TASK BRIEF
All lines in the material below that hold "Artist" should be found and copied.

DATA EXTRACT
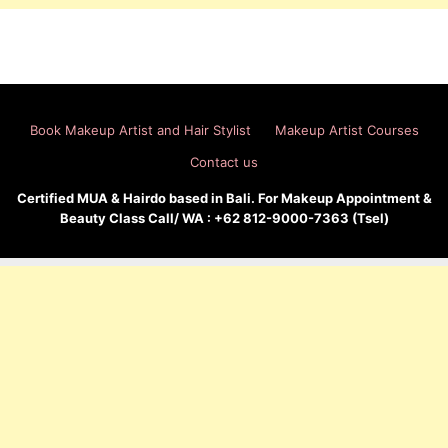
Book Makeup Artist and Hair Stylist
Makeup Artist Courses
Contact us
Certified MUA & Hairdo based in Bali. For Makeup Appointment &
Beauty Class Call/ WA : +62 812-9000-7363 (Tsel)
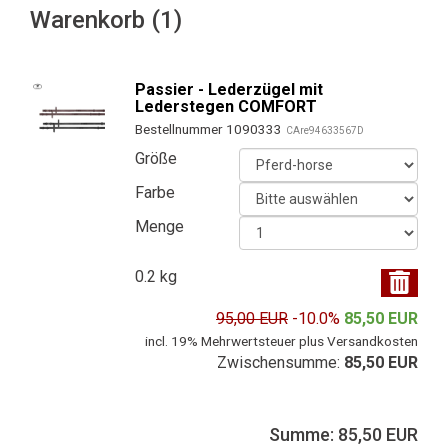
Warenkorb (1)
Passier - Lederzügel mit
Lederstegen COMFORT
Bestellnummer 1090333
CAre94633567D
Größe
Farbe
Menge
0.2 kg
95,00 EUR
-10.0%
85,50 EUR
incl. 19% Mehrwertsteuer plus Versandkosten
Zwischensumme:
85,50 EUR
Summe: 85,50 EUR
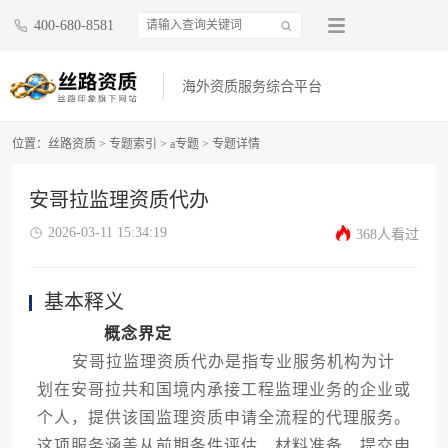
400-680-8581
海外资质服务综合平台
位置：
丝路资质
>
专题索引
>
a专题
>
专题详情
安哥拉监理资质代办
2026-03-11 15:34:19
368人看过
基本释义
概念界定
安哥拉监理资质代办是指专业服务机构为计
划在安哥拉共和国境内承接工程监理业务的企业或
个人，提供该国监理资质申请全流程的代理服务。
这项服务涵盖从前期条件评估、材料准备、提交申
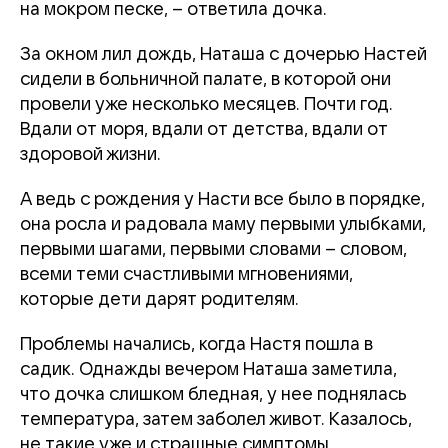
на мокром песке, – ответила дочка.
За окном лил дождь, Наташа с дочерью Настей
сидели в больничной палате, в которой они
провели уже несколько месяцев. Почти год.
Вдали от моря, вдали от детства, вдали от
здоровой жизни.
А ведь с рождения у Насти все было в порядке,
она росла и радовала маму первыми улыбками,
первыми шагами, первыми словами – словом,
всеми теми счастливыми мгновениями,
которые дети дарят родителям.
Проблемы начались, когда Настя пошла в
садик. Однажды вечером Наташа заметила,
что дочка слишком бледная, у нее поднялась
температура, затем заболел живот. Казалось,
не такие уже и страшные симптомы.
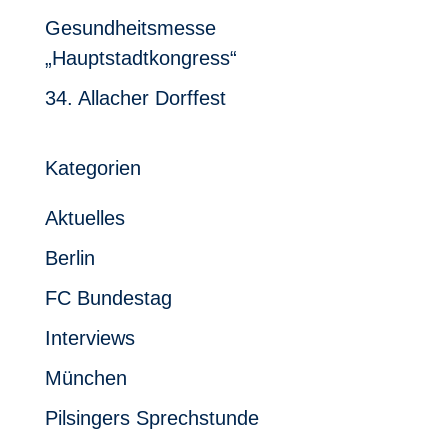
Gesundheitsmesse
„Hauptstadtkongress“
34. Allacher Dorffest
Kategorien
Aktuelles
Berlin
FC Bundestag
Interviews
München
Pilsingers Sprechstunde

WRITTEN SOLUTION
Book Makeup Artist and Hair Stylist
Makeup Artist Courses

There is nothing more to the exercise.